December 23, 2024

Jeffrey A. Singer

The state and local revolt against the federal “crack house” statute (21 U.S.C. Sec. 856), which makes it federally illegal to establish and operate overdose prevention centers (OPCs), continues to gain strength. The statute states:

Except as authorized by this subchapter, it shall be unlawful to—

(1) knowingly open, lease, rent, use, or maintain any place, whether permanently or temporarily, for the purpose of manufacturing, distributing, or using any controlled substance;

(2) manage or control any place, whether permanently or temporarily, either as an owner, lessee, agent, employee, occupant, or mortgagee, and knowingly and intentionally rent, lease, profit from, or make available for use, with or without compensation, the place for the purpose of unlawfully manufacturing, storing, distributing, or using a controlled substance.

On November 30, 2021, New York City became home to the first two government‐​sanctioned OPCs. After the city’s mayor and the Department of Health gave the green light to the non‐​profit harm reduction organization OnPointNYC, the organization opened one center in Washington Heights and another in East Harlem.
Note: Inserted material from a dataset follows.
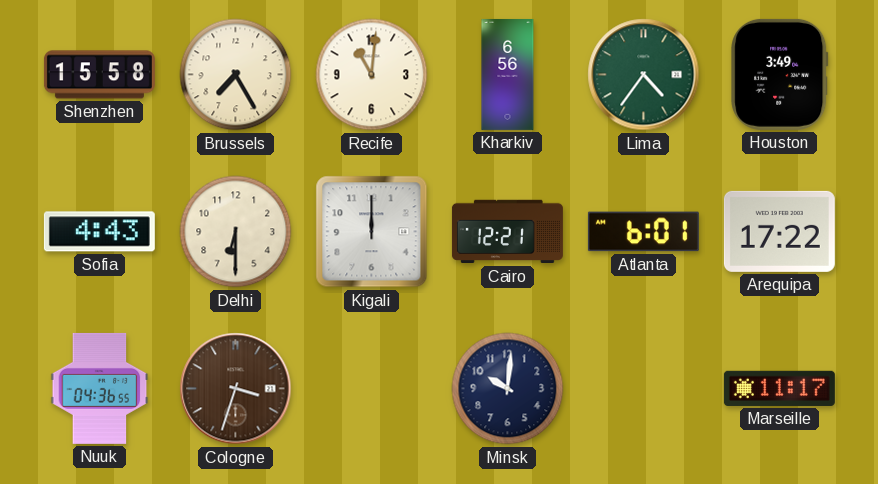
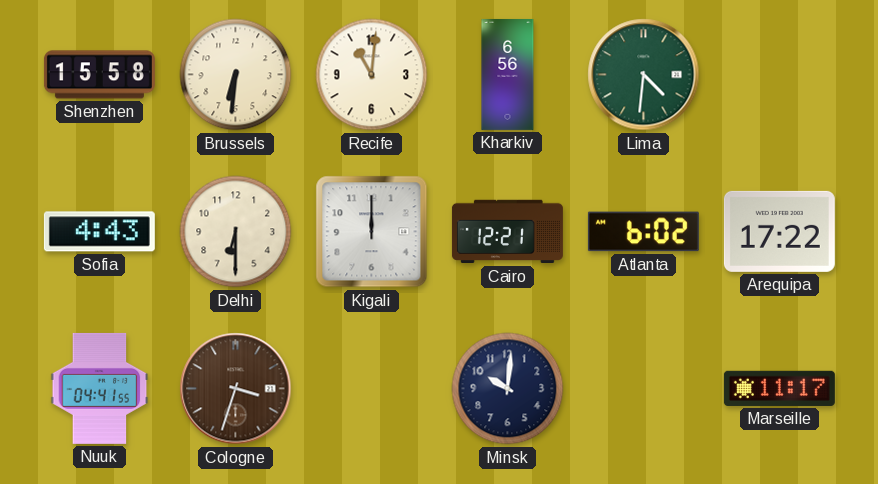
Brussels: 7:25 -> 6:31
Lima: 4:36 -> 4:31
Houston: 3:49 -> none
Atlanta: 6:01 -> 6:02
Nuuk: 04:36 -> 04:41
Last summer, the organization reported it had reversed more than 1,000 overdoses—that’s more than 1,000 people who might not be alive today had these OPCs not existed.

Also, in 2021, Rhode Island’s governor signed into law a bill that permits OPCs in the state, provided they are privately funded and coordinate with county health departments to collect and report data. Project Weber/​RENEW plans to open the Ocean State’s first OPC this year.

In May 2023, Minnesota’s governor signed a bill appropriating funds to establish OPCs in the state. A few days earlier, the governor signed a bill repealing Minnesota’s drug paraphernalia laws.

Now Vermont seems ready to join the rebellion. On January 10, the Vermont House of Representatives voted 96–35 to pass H.72. The bill immunizes organizations and people who establish and operate overdose prevention centers and the people who use them from state or local prosecution. It also appropriates funds for an overdose prevention center pilot program.

The House will vote on the bill once more before sending it to the state senate, where observers say it has strong momentum.

It is not necessary to use taxpayer dollars to fund harm reduction programs. However, it is very necessary to remove government obstacles that prevent people and organizations from employing harm reduction strategies to help save lives in their communities. The federal “crack house” statute and federal and state‐​level drug paraphernalia laws are among the biggest obstacles.

Unfortunately, California Governor Gavin Newsom vetoed a bill that California lawmakers passed in 2022 that would have permitted OPC pilot programs in San Francisco, Oakland, and Los Angeles. This denied harm reduction organizations in the country’s most populous state a chance to establish a major demonstration of the benefits of this proven harm reduction strategy.

As I explain in a Cato policy brief, overdose prevention centers are a proven harm reduction strategy that has been saving lives since 1986. As of the end of 2022, 147 government sanctions OPCs were operating in 91 locations and 16 countries, including 38 in Canada, 29 in Germany, and 14 in Switzerland—where the world’s first government‐​sanctioned OPC, established in 1986, still operates in Bern.

Hopefully, as lawmakers and leaders in other states join the movement, leaders in Washington claiming to be concerned about the overdose crisis will be moved to do something different from enacting the futile law enforcement measures they usually do and repeal the “crack house” statute.